All lines holding the word "haben" in the listing below need to be copied.

——

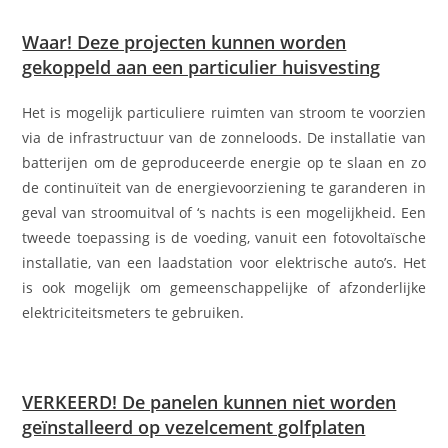
Waar! Deze projecten kunnen worden
gekoppeld aan een particulier huisvesting
Het is mogelijk particuliere ruimten van stroom te voorzien
via de infrastructuur van de zonneloods. De installatie van
batterijen om de geproduceerde energie op te slaan en zo
de continuïteit van de energievoorziening te garanderen in
geval van stroomuitval of ‘s nachts is een mogelijkheid. Een
tweede toepassing is de voeding, vanuit een fotovoltaïsche
installatie, van een laadstation voor elektrische auto’s. Het
is ook mogelijk om gemeenschappelijke of afzonderlijke
elektriciteitsmeters te gebruiken.
VERKEERD! De panelen kunnen niet worden
geïnstalleerd op vezelcement golfplaten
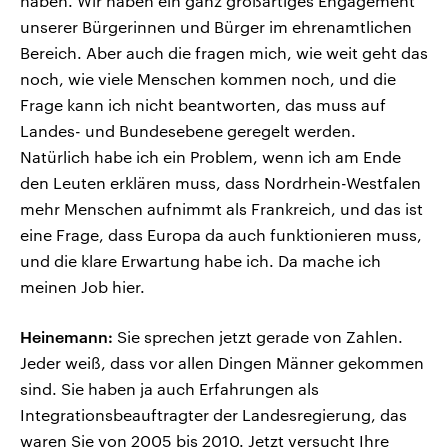
haben. Wir haben ein ganz großartiges Engagement
unserer Bürgerinnen und Bürger im ehrenamtlichen
Bereich. Aber auch die fragen mich, wie weit geht das
noch, wie viele Menschen kommen noch, und die
Frage kann ich nicht beantworten, das muss auf
Landes- und Bundesebene geregelt werden.
Natürlich habe ich ein Problem, wenn ich am Ende
den Leuten erklären muss, dass Nordrhein-Westfalen
mehr Menschen aufnimmt als Frankreich, und das ist
eine Frage, dass Europa da auch funktionieren muss,
und die klare Erwartung habe ich. Da mache ich
meinen Job hier.
Heinemann:
Sie sprechen jetzt gerade von Zahlen.
Jeder weiß, dass vor allen Dingen Männer gekommen
sind. Sie haben ja auch Erfahrungen als
Integrationsbeauftragter der Landesregierung, das
waren Sie von 2005 bis 2010. Jetzt versucht Ihre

——

**Solution to this problem**
haben. Wir haben ein ganz großartiges Engagement
sind. Sie haben ja auch Erfahrungen als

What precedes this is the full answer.